# Implementing Stochastic Multilevel Processing Circuits in FPGA

Könzgen, P. S.<sup>#</sup> pietroserpa@yahoo.com.br Marques, W. R.<sup>#</sup> williamrodriguesmarques@gmail.com Souza Jr., A. A.<sup>#</sup> adaojr@gmail.com

<sup>#</sup>Federal Institute of Education, Science and TechnologySul-Rio-Grandense

# ABSTRACT

In this work is presented a multilevel stochastic circuit. It is an innovating approach compared to current works. Some of the advantages of using stochastic computing are that it is possible to build processing circuits using little hardware. Furthermore this technique is an attractive solution when fault tolerance is desired. Nevertheless this technique presents some disadvantages: a dynamic performance that slows with the need for resolution and random fluctuations of stochastic bit-streams. Thereby is presented an approach that aims to reduce the stochastic bitstream variance and increase the dynamic performance through dynamic range subdivision.

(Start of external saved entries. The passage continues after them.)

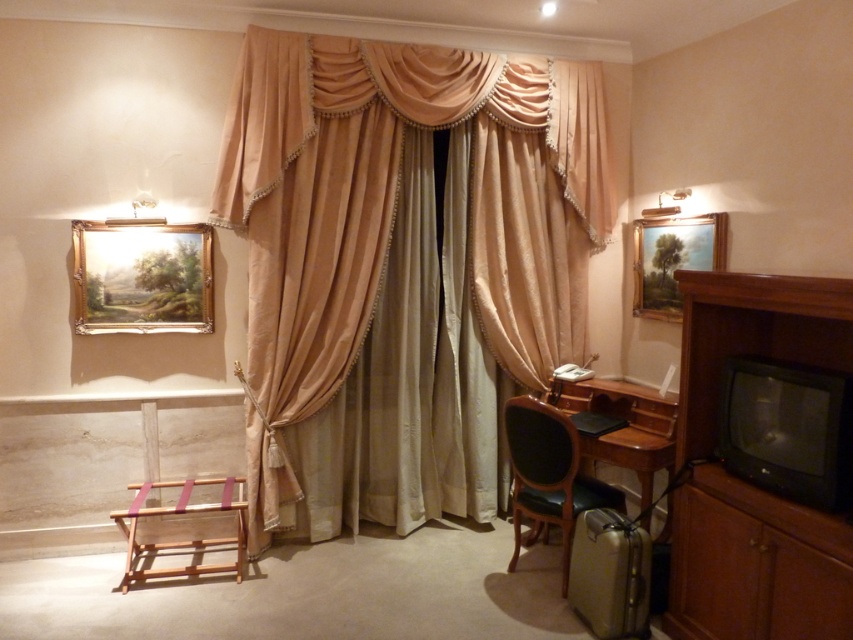 Question: Among these objects, which one is nearest to the camera?

Choices:
 (A) dark green leather chair at lower right
 (B) metallic gold lampshade at upper right
 (C) metallic suitcase at lower right
 (D) brown wood dresser at right

Answer: (D)

Question: Can you confirm if wooden desk at lower right is positioned to the left of wooden stool at lower left?

Choices:
 (A) yes
 (B) no

Answer: (B)

Question: Is silky beige curtains at center smaller than wooden desk at lower right?

Choices:
 (A) no
 (B) yes

Answer: (A)

Question: Which of the following is the closest to the observer?

Choices:
 (A) (662, 209)
 (B) (187, 497)

Answer: (B)

Question: Which object is closer to the camera taking this photo?

Choices:
 (A) brown wood dresser at right
 (B) wooden desk at lower right

Answer: (A)

Question: Does wooden desk at lower right appear on the right side of wooden stool at lower left?

Choices:
 (A) yes
 (B) no

Answer: (A) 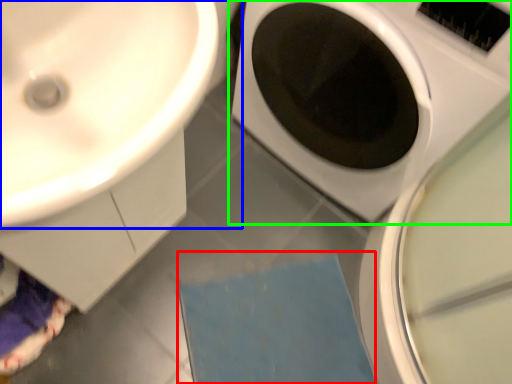 Question: Which is farther away from bath mat (highlighted by a red box)? sink (highlighted by a blue box) or washing machine (highlighted by a green box)?

Choices:
 (A) sink
 (B) washing machine

Answer: (A) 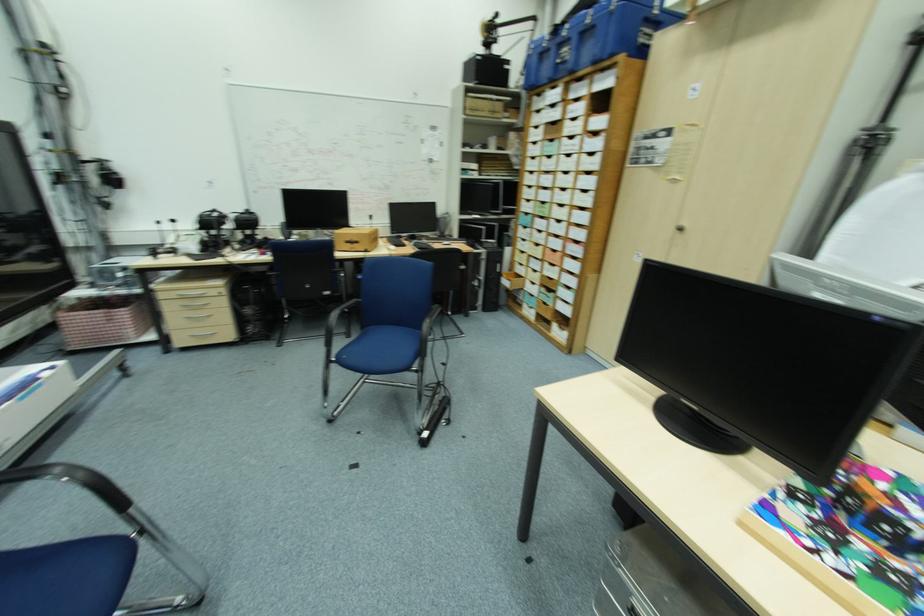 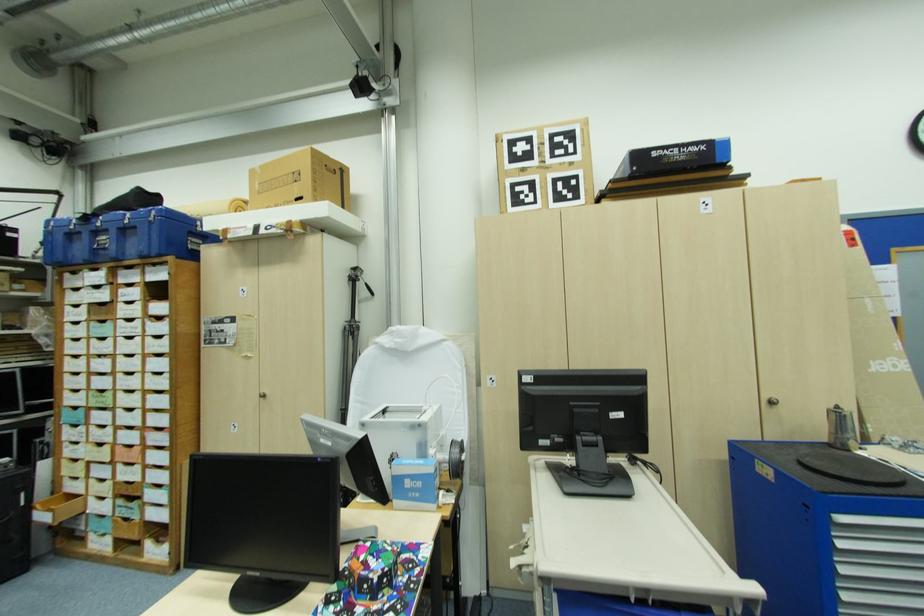 Question: The first image is from the beginning of the video and the second image is from the end. How did the camera likely rotate when shooting the video?

Choices:
 (A) Left
 (B) Right
 (C) Up
 (D) Down

Answer: (B) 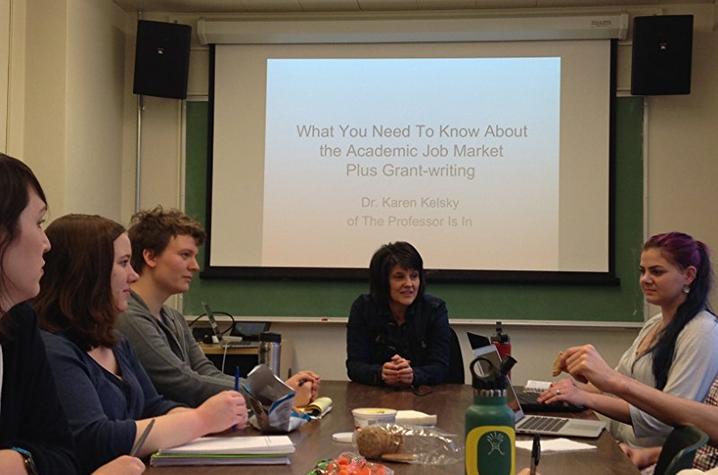 The width and height of the screenshot is (718, 475). In order to click on chalkboard in this screenshot , I will do `click(600, 298)`. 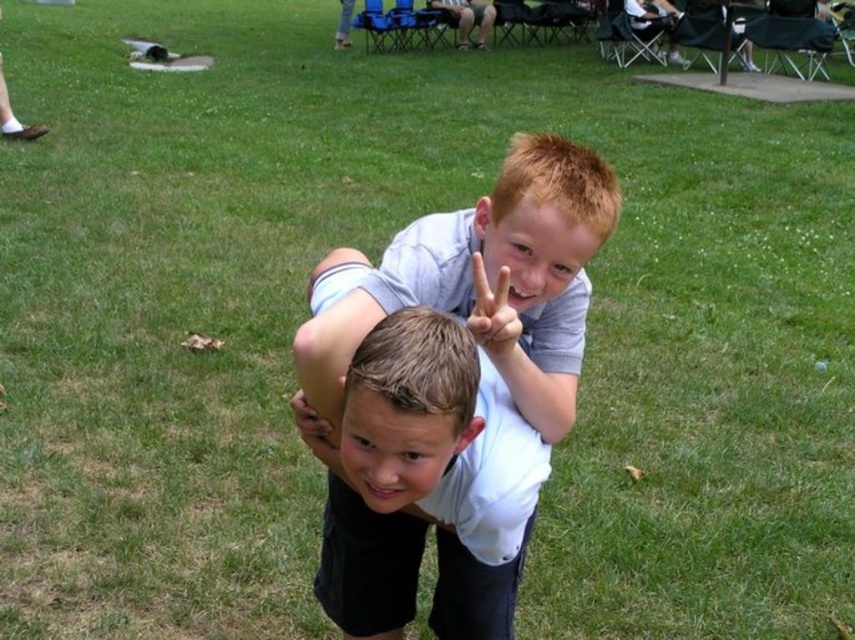 Question: Does light brown hair at center appear under smooth brown hand at center?

Choices:
 (A) yes
 (B) no

Answer: (B)

Question: Which object is the farthest from the smooth brown hand at center?

Choices:
 (A) light brown hair at center
 (B) matte skin hand at upper center
 (C) blonde hair at center
 (D) white matte shirt at center

Answer: (C)

Question: Is blonde hair at center behind smooth brown hand at center?

Choices:
 (A) yes
 (B) no

Answer: (B)

Question: Which point is closer to the camera taking this photo?

Choices:
 (A) (557, 141)
 (B) (322, 458)
 (C) (398, 374)
 (D) (482, 346)

Answer: (C)

Question: Does blonde hair at center come behind smooth brown hand at center?

Choices:
 (A) no
 (B) yes

Answer: (A)

Question: Among these objects, which one is farthest from the camera?

Choices:
 (A) white matte shirt at center
 (B) smooth brown hand at center
 (C) light brown hair at center
 (D) matte skin hand at upper center

Answer: (B)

# **Categories and Subject Descriptors**

G.3 [**Probability and Statistics**]: *distribution functions,random number generation, statistics computing.* 

## **General Terms**

Measurement, Performance, Design, Reliability, Experimentation, Verification.

### **Keywords**

Stochastic computing, oversampling, stochastic logic.

## 1. INTRODUCTION

Stochastic processing is a well-known technique to design arithmetic circuits by encoding variables as expected values of uncorrelated pulse streams [1]. Changing numeric data representation from binary radix to stochastic streams allows for arithmetic operators that consume a very low amount of area and are well suited to algorithms with massive parallelism of operators [2]. Also, stochastic modulation is one of the data representation techniques that have a natural resistance to soft errors and a tendency to show graceful performance degradation when subjected to multiple failures [3],[4].

Since its first introduction, stochastic circuits (SC) have been used to address many different applications [2], [3], [4]. More recently stochastic arithmetic has been used to LDPC decoding [5] and image processing [6]. Some recent research has focused on systematic design methodologies for stochastic operators using finite state machines [7], [8] and spectral transforms [9].

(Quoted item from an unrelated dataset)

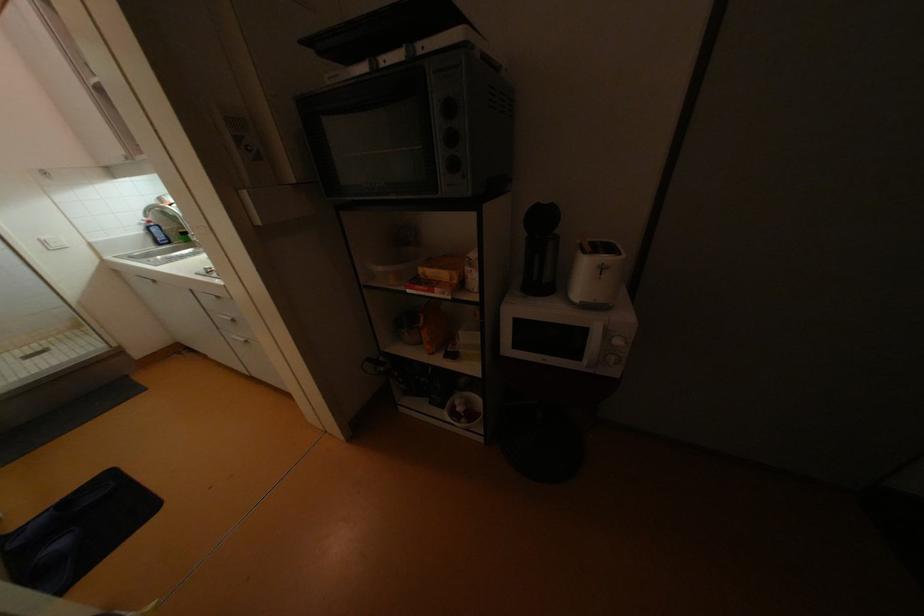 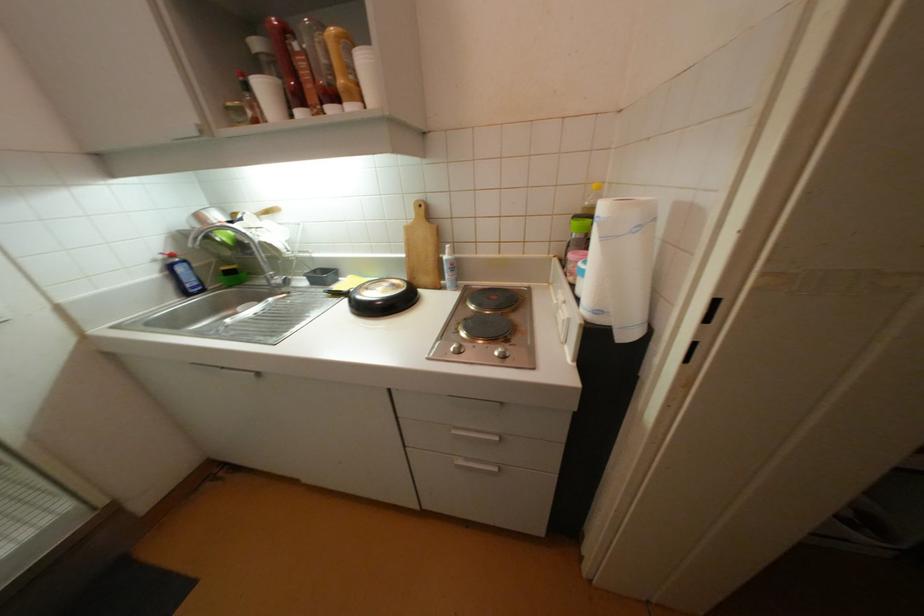 What movement of the cameraman would produce the second image?

The cameraman moved toward left, forward. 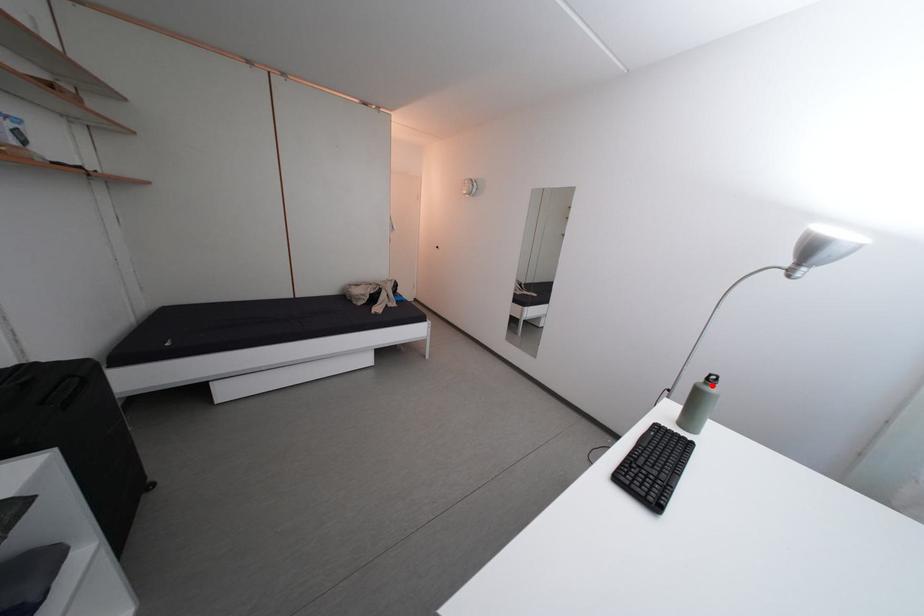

Main disadvantage of stochastic arithmetic is its demand for relatively high number of cycles to accurately represent variables with a given resolution. Contrary to radix binary numbers where word length increases linearly with the resolution r, in stochastic arithmetic word length is an exponential function of r. Compared with radix binary arithmetic, the stochastic arithmetic presents larger computational error due to stochastic bit-streams fluctuations. Also, although research indicates that time/area product favours SC over binary radix serial (BRI) architectures for resolutions below ten bits [4], SC presents variance degradation along the data path that makes then harder to successfully design [9].

Since variance control in the circuit is fundamental to its precise operation, a thorough variance analysis must be included in the SC design flow [9]. Although variance in the output of the stochastic number generators (SNG) closely resembles the expected values for a Bernoulli series, subsequent operators will change its distribution. It is, therefore, very important for SC design that to have a tool to estimate variance.

When compared to recent research of in SC, this work presents some important differences. Previous research has focused mainly on single bit representation of stochastic signals [2], [3], [4], [5]. SC is mainly explored as a way to reduce the area taken by the operators on the implementation of massively parallel algorithm. Our work mainly aims to take advantage of SC fault tolerance characteristics; therefore we focus on parallel stochastic data representation as a way to reduce latency issues. A recent paper proposes a parallel stochastic circuit to perform numerical integration [6], it does not, however, explore the dynamic range sub-division to create a multilevel parallel stochastic coding like this paper does.

Finally, our proposal for multilevel stochastic is a technique that involves the weighting, or masking, of the signals in the stochastic number generator (SNG). The idea bears some resemblance to the weighted stochastic series introduced by Gupta and Kumaresan to prove the feasibility of exact stochastic multiplication [10]. Our proposal, however, starts from the full dynamic range of the signal and make a few partitions while previous work operates a bit by bit weighting. This difference implies that our paper must define new stochastic operators to perform both summation and product on multilevel stochastic coded (MSC) signals.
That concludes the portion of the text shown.